Content starts

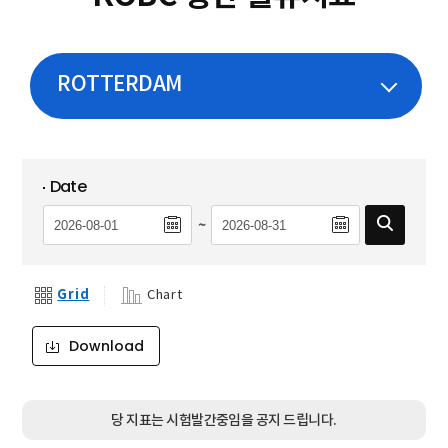
ROTTERDAM
Date
~
Grid
Chart
Download
당 지표는 시험발간중임을 공지 드립니다.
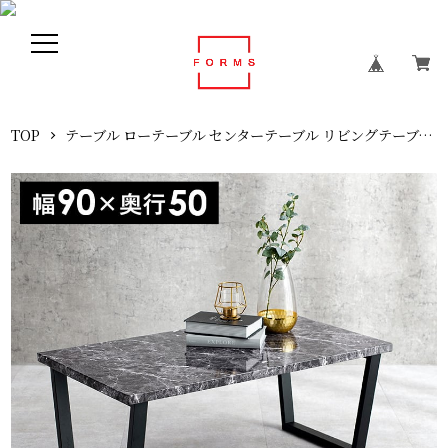
TOP
テーブル ローテーブル センターテーブル リビングテーブル 木製 ヴィンテージ 幅90cm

Content ends

**Required action**
Could you give back the full listing word for word, leaving out the images?

**Answer space**
ROTTERDAM
Date
~
Grid
Chart
Download
당 지표는 시험발간중임을 공지 드립니다.
TOP
テーブル ローテーブル センターテーブル リビングテーブル 木製 ヴィンテージ 幅90cm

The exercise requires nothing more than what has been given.